Saturday, September 30, 2017

Workshop Projects September

September spring has arrived and with spring comes warmer weather, not that we had a cold winter.

After repairing the Weazel Sue brought home a quick repair for Demaris one of the ladies. She had broken her knitting bag. Easy fix replace the dowel, all done with in an hour.


















Project No2
I have two live centre for the wood lathes and both points have suffered over the years. So a quick machine clean up was in order with hope of using them real soon.








Project No3
The ladies had taken notice of Sue using her pin loom and so they could try them out I made four out of scrap Oregon. About 7" centre square, using bamboo skewer to hold the joins. They have been sanded and await panel pins to be fitted by Sue.

 Project No4
Sue had acquired at a market a while back a neat little hoe but  it had no handle. I already had one available just required a furel and fitting.








Project No5
My sliding compound saw has a clamp fitted to the input side to secure materials, I've always felt this was to short so made a longer one. The shorter ill be used on the out feed side. A scrap piece of Aluminium Neil had sent up suited the size fine. A 10mm tap for the clamp bolt a 16mm hole for the post end, hand shape the body. Done now just need a 10mm clamp bolt for the other one.



 Project No6
My collection of hand saws has grown slowly they are being cleaned up, resharpened but the draw in which they lived along with chisels was becoming intolerable.
A saw caddy was next!!! The angle needed to be low enough to allow the largest saw to clear the top of the draw for opening and closing. Also easy access for all.

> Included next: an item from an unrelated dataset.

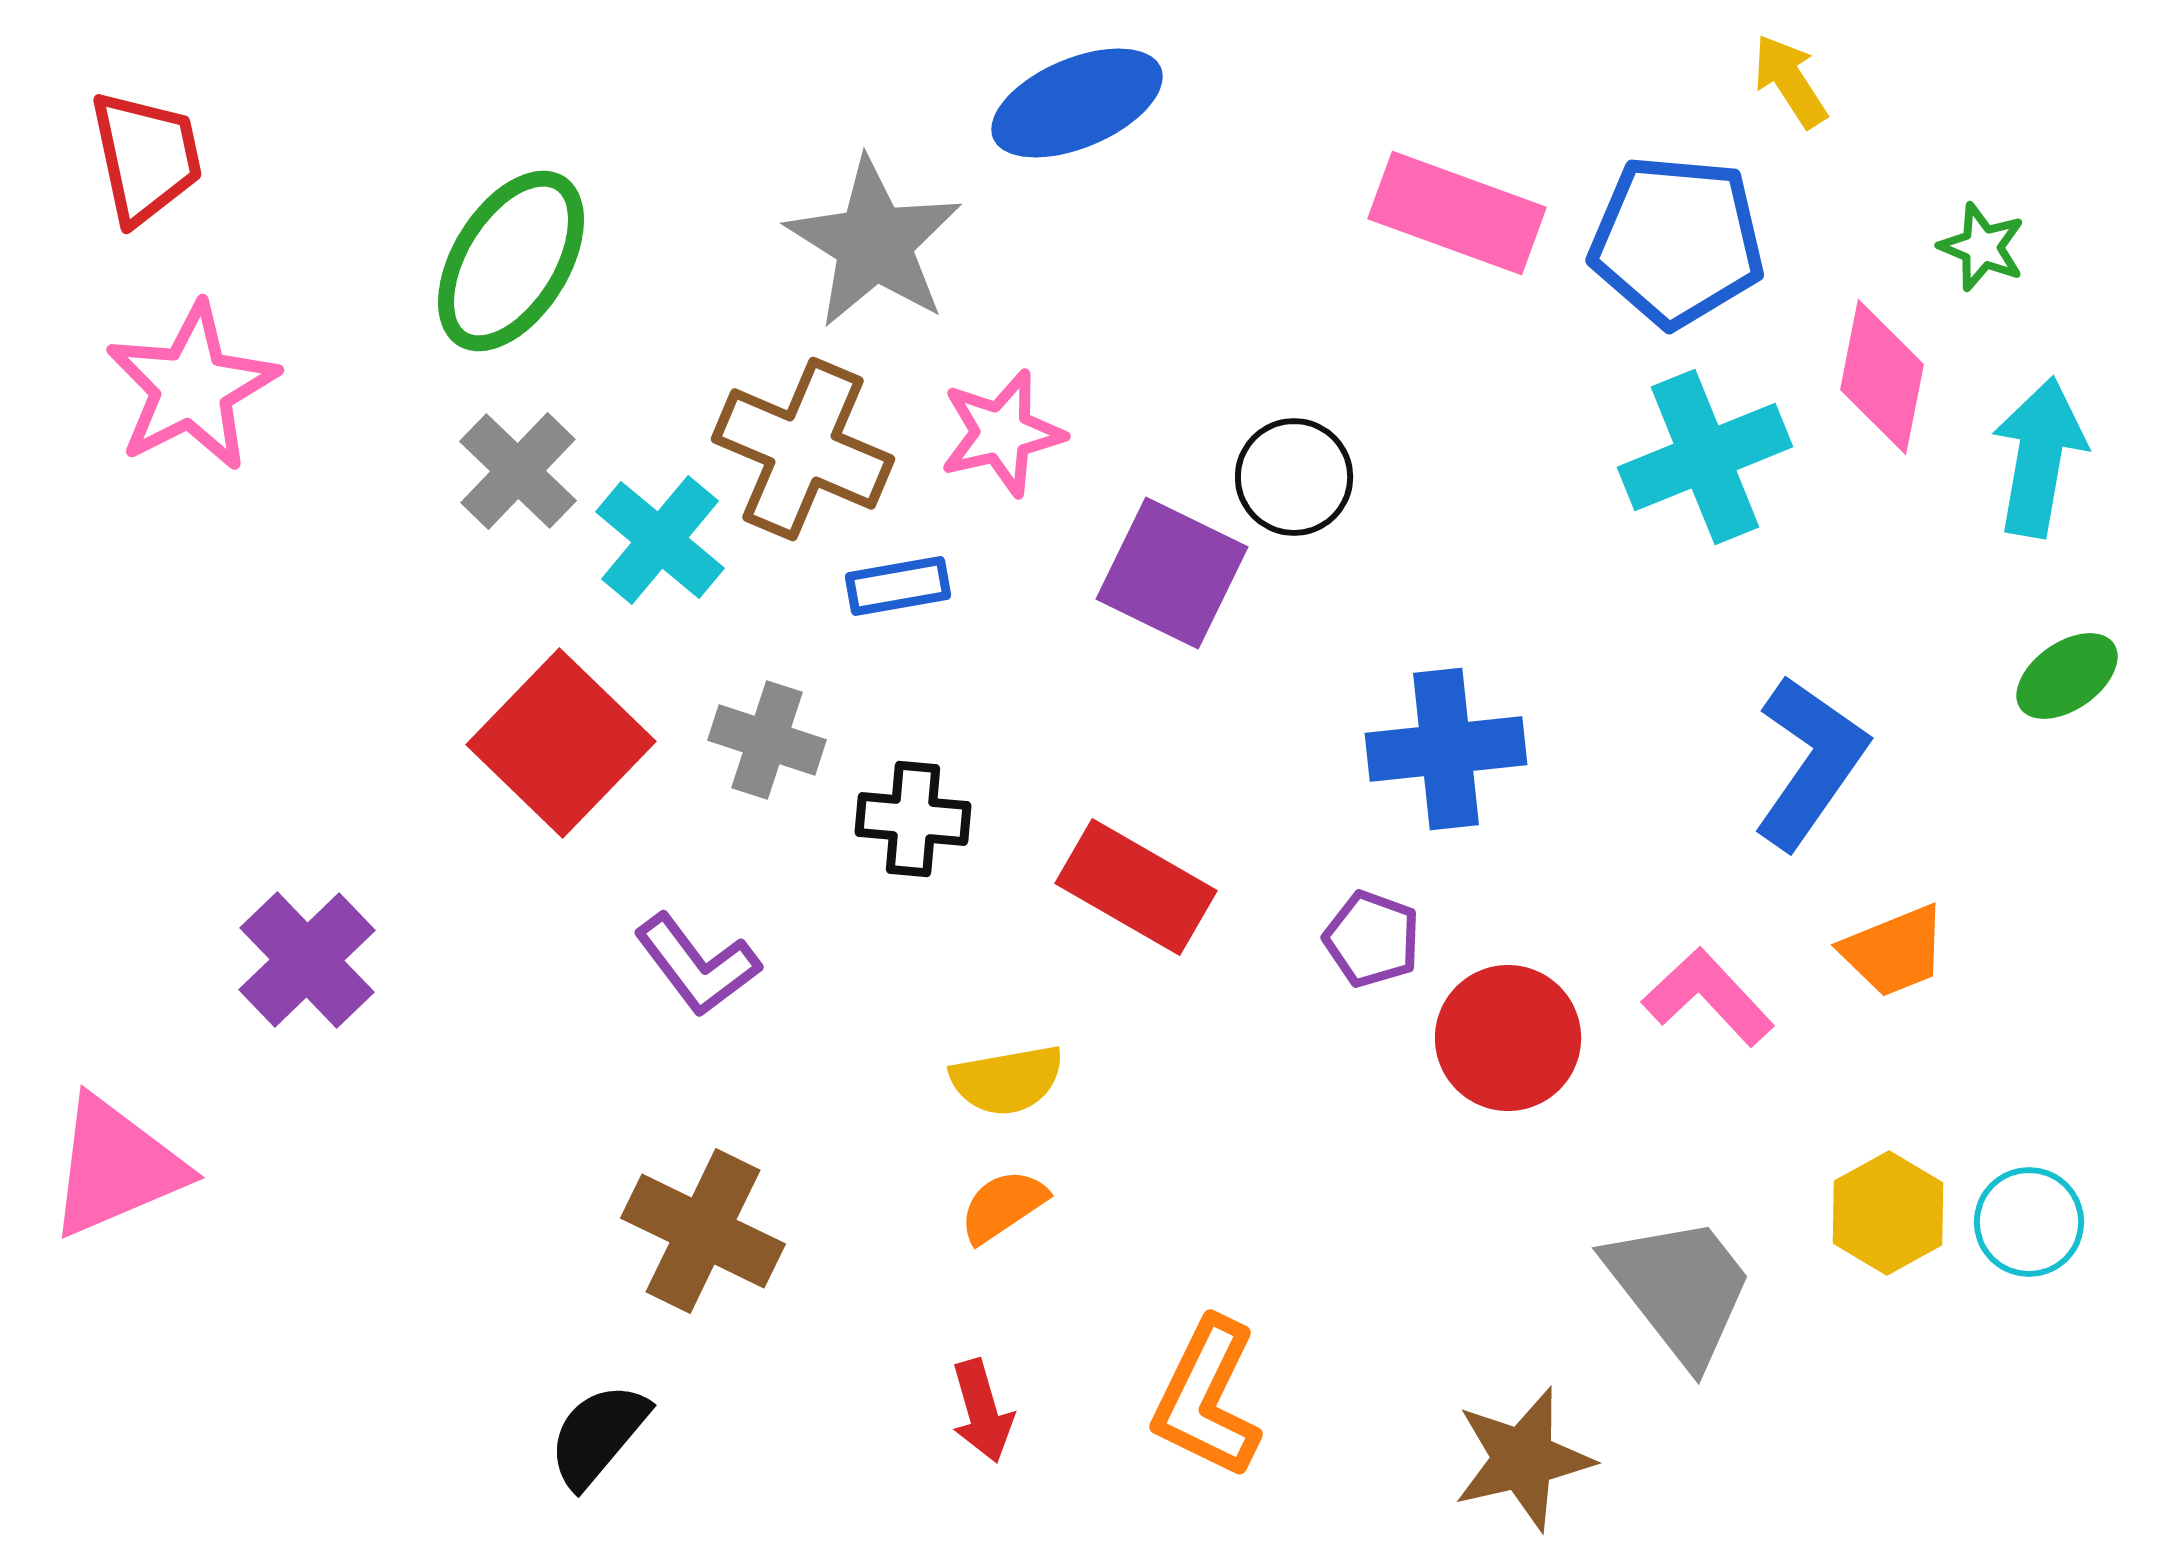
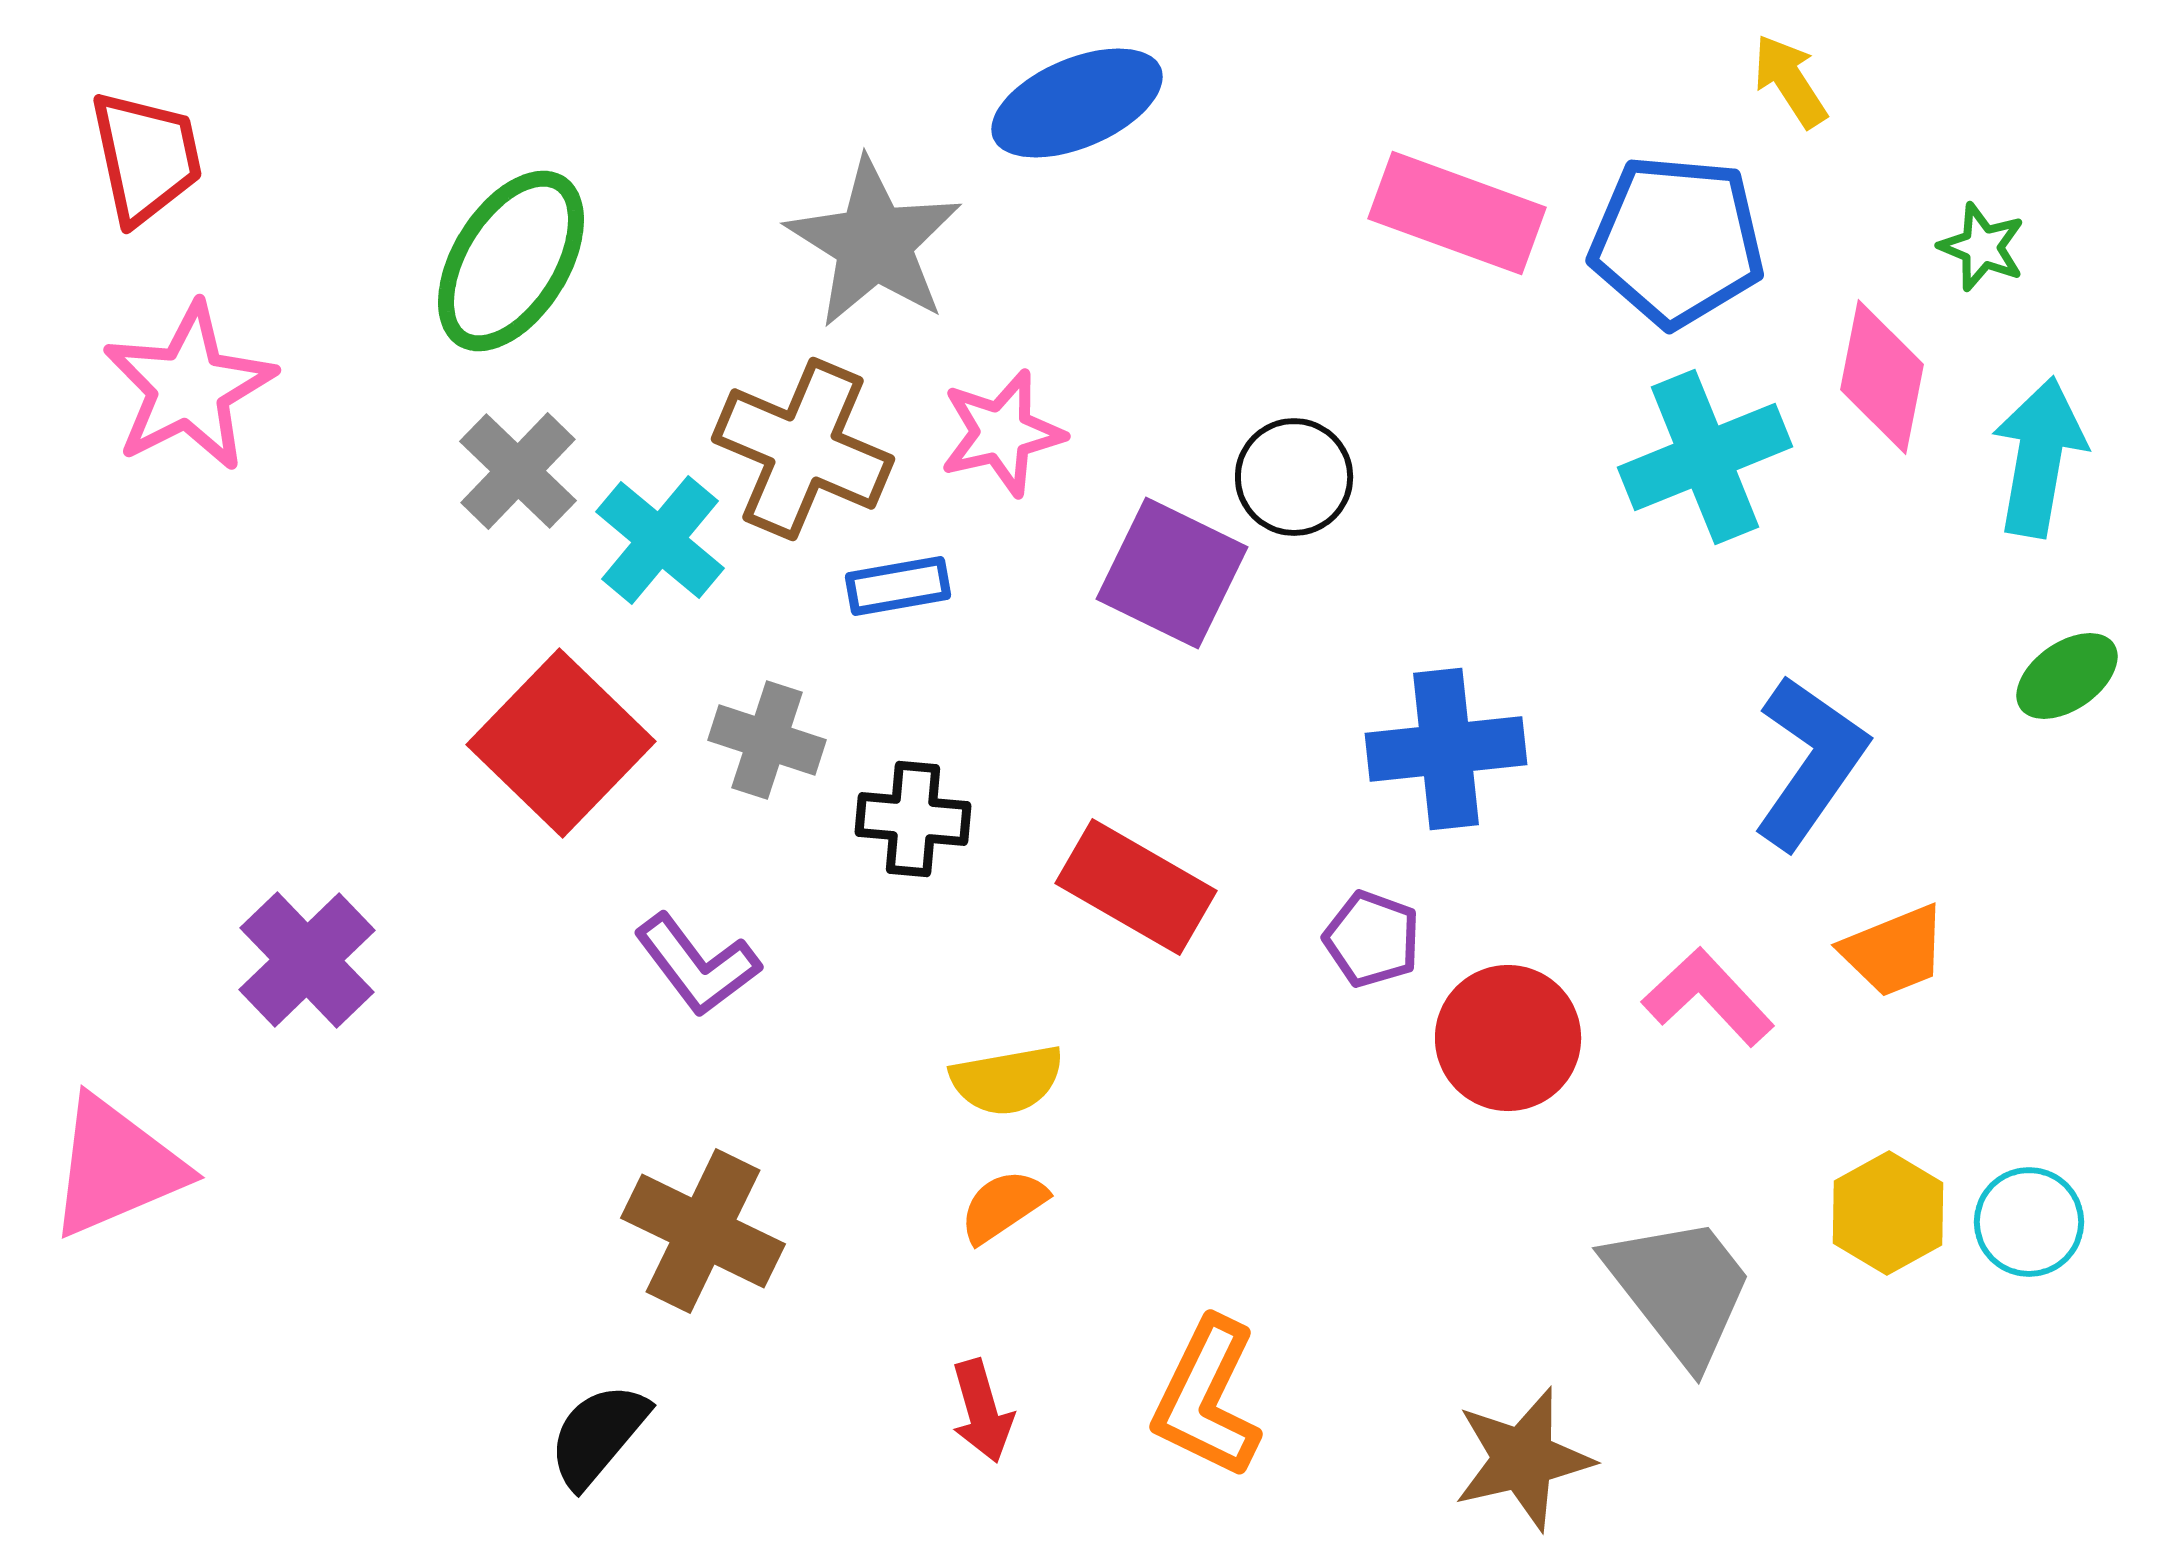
pink star at (192, 387): moved 3 px left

These are all small Tenon combination or Gents saws plus a Draw knife.




The chisels storage is a must but first I must make new handles etc etc. A future project.

Project No7
This is just the beginning of a long term desire for a Rose Engine.
A while back I was able to purchase two stainless steel rods, 1600 x 1".
Cut to 800x2 500x2, taken to a gent who has a bigger lathe to face ends and centre drill. Thanks Sven.
The original main shaft acquired years ago at OTGA was poorly machined between threaded areas, so bad was one section it looked like a lumpy cam out of a race car engine. I had to machine 1/6" off to even them up bring them to 13/16" dia. This shaft will suffice for now to get me started a new one latter on.



 The stainless Steel rods being 2nd hand were in need of a clean up.
Placed between centres on the long bed wood lathe and linished of imperfections.






Similarly placed between centre on the Myford to machine the main shaft true.




Project No8
Restoration of a Coach Makers Spider Gauge purchased back in January at a swap meet.

Being my trade is a Coach Builder/ Motor Vehicle Builder this little tool although never bought or used during my time as an apprentice I had seen one before. It was an extravagant buy but well worth the $ spent. They are rare and far less finished types seen on ebay for $50 to $60.

They are used by wheelrights and carriage builders as a fast means of scribing work surfaces using two settings. Such as door frames on bodies.

 Once disassembled i was far more obvious the quality of fittings were all brass. Although the two square scribe points may be old nails. these were straightened and cleaned and given new points.










After a light sanding a few coats of Shellac on everything and reassembled. It was during the clean up the letters RFT were noticed on all three wood parts neatly stamped, I have yet to resolve if this is an owners mark, makers mark or an indicator for Right Front Tyre??